━━━━━ Data supplied

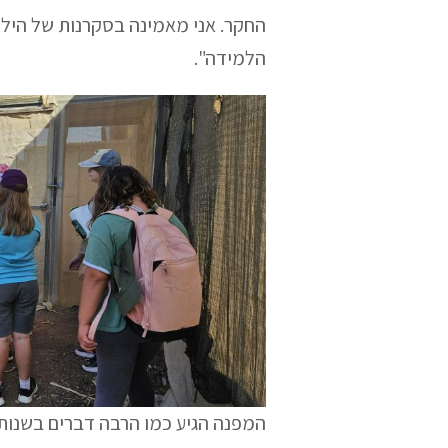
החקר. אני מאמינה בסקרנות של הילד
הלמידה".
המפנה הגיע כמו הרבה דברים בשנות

━━━━━━━━━━
━━━━━ Data supplied

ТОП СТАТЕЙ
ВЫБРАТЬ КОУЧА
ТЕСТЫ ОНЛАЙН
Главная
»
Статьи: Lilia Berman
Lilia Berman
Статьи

━━━━━━━━━━
━━━━━ Data supplied

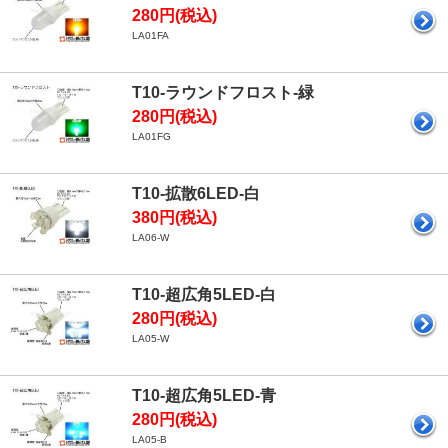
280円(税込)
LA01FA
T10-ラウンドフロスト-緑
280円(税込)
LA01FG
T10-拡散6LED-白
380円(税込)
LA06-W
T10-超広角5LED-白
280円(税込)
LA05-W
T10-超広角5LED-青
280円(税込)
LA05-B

━━━━━━━━━━

Task brief: Copy out, word for word, the part of the entries above that begins at the line with "החקר. אני מאמינה בסקרנות של הילד" and ends at the line with "המפנה הגיע כמו הרבה דברים בשנות", including both.

Response below:
החקר. אני מאמינה בסקרנות של הילד
הלמידה".
המפנה הגיע כמו הרבה דברים בשנות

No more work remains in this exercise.